17 years after, it would seem, the ghost of June 12 is yet to leave us. Reason: June 12 defines  our  nationhood. The way we thought we could be: a nation governed by the sanctity of the ballot box. A nation where votes count and determine who gets what in the political process. A nation where no man plays god over others, and decides in his bedroom with a few court jesters in attendance, who wins and loses elections even before it is held.    Whenever we get elections right[it's increasingly becoming tough recalling such moment], we remind ourselves we once had a largely credible poll on June 12; when we get it wrong, we condemn it as unacceptable because it falls far short of our June 12 expectations.

Some Nigerians, I am sure, and for reasons that are certainly self-serving, would want us to consign that historic date to the dustbin, but how can we? How can we deny the ideal we once got to almost miraculously before the tragic flop?  Even they themselves, that tiny clique of parasitic power elite, can't be serious about this, because every of their action brings to the fore the immortality of June 12 and the violence which the annulment of that election has continued to wreak on the nation and the psyche of Nigerians.
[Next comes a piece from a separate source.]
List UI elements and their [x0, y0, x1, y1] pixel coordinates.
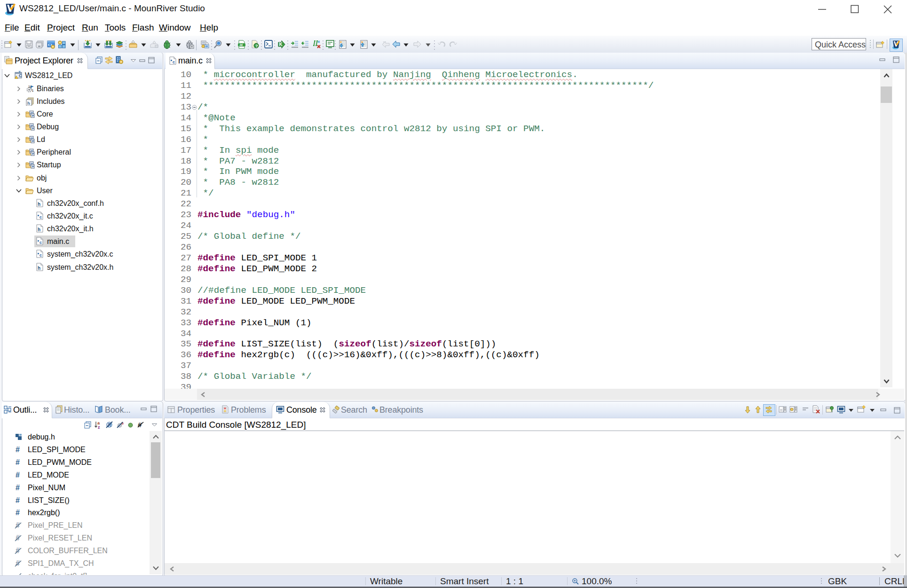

Think of the raging controversy over zoning in the ruling Peoples Democratic Party, PDP, and the mind immediately races to June 12, and you can't help thinking that if that election wasn't annulled, we wouldn't be today gripped in the crazy and dangerous battle over zoning. If June 12 was allowed to stand,  the PDP wouldn't be splitting hairs over a president of northern or south-south extraction or it's our turn to produce the next president.

With June 12, before our very eyes,  Nigerians simply forgot about ethnic or religious sentiments and rallied behind one man,  a man of all seasons, a man of the people for the people, who seemed encapsulate their dreams and hopes.    Across the nation, the Hausa, Fulani, Igbo, Ibibio, Kanuri, Kalabari, Bini, Bachama, Egba, Ijebu, Ogoni, Calabar,  every tribe, tongue and religion, saw one good man whom they felt had what it took to lead the country and gave him their mandate.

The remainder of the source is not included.